My girlfriend (25 y/o) and I (32 y/o) have been together for four years now. I proposed to her two years ago and at first she said yes and then the next day said no. We now have a beautiful daughter together. She has brought up marriage however I now am extremely insecure about it because of the previous turndown. 

Now with the current situation- On Easter I came home and overheard a conversation (that i should not have heard) she was having with her friend. She told her that I was a bad father, and that she knew that i was cheating on her (which I was not) and that she had already arranged moving in with her mother. At that point I was extremely hurt and upset and proceeded to tell her that she could leave now and that there was no reason for her to stay. Needless to say she did not move out till the week of July 4th. Now she says that alot of it stemmed from me being gone all the time and not taking her feelings into consideration (guilty again). I currently own a security company and work nights. I was also doing sidework remoldeling a friends basement during the day for approximatly six weeks. During this time period she got the impression that I no longer wanted to be with her and that I was cheating on her. She also stated to me that I became more involved with my friends than i was with her, which i agree that i am guilty of. I began to really pull away and sink into my own little hole. I had asked her to stay but she seemed to have made up her mind stating that she could not take being put in second place anymore, which again i admit that i did. I love this woman with all my heart and truely want to work this out. I dont want my daughter to grow up without a stable home and family as i did. I guess my question now is what can i do to get her to trust that i am willing to change all this and get our relationship back on track? 

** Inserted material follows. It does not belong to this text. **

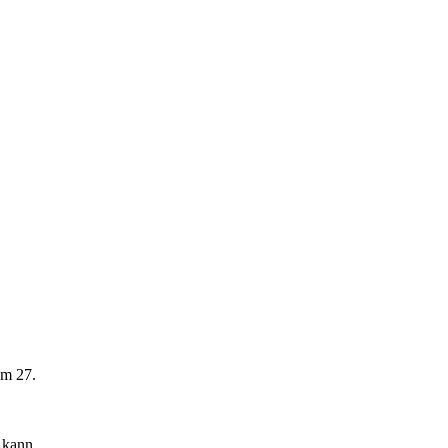
Am 27.
e kann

I just read (in two days) Men are from Mars, Women are from Venus. It gave me a lot of insight on what I had done wrong in the relationship, but told me nothing as far as what to do when a woman has given up on the relationship and moved out. I know I dont need her, but do want her in my life. She fills that void in my life when I feel that i have failed at everything else.


----------



## serendipity666 (Jul 16, 2007)

Hi
Im reminded that words are cheap and actions speak volumes. You have lost your way in your relationship. You admit you gave your time in other ways to others which for yourself is cool and valid but not for your G/F.

The book you mention my husband gave me a few years ago. Im not sure its supposed to be taken that seriously and I hope most of us woud know most of the basics anyway.

You are right, you dont need your G/F. The statement about void filling is a worry. Where is the void, when did that start and why do you need A other to fill your own void, I find that a bit puzzling. Conversly your girlfriend accuses you of putting her in second place to your friends, you even admit to being guilty of that. Sorry but your both wrong. You were wrong in thinking she wouldnt notice, care or put up with it. She was wrong to need you so much that not being number 1 in your world was enough to push her and didnt have enough going on within her own life to validate it.

You need to touch base with yourself, as does she. You both have high expectations and for whatever reason your falling short with each other. I would say have a chat wth her, take your portion of the blame which is 50%, no more and no less, you are not totally responsibility. Tell her you understand her resentment towards you, but you do care about her and your daughter and will always be there for them.

No pleading, wailing, promises of change but a positive approach to your own life is what is required. I know you want her but what she needs right now is detachment. Do not bombard her, just give her peace. Your daughter should be your priority above anyone else, including her mother, maybe put your energy into your child, it may make a difference. Whatever you do, do not come across as desperate or needy. More a man who knows he's been an idiot, who will start right now to change not just his words but his actions. Change for yourself though, no one else. If she does comeback, see it only as a bonus not the be all because its not..

serendipity


----------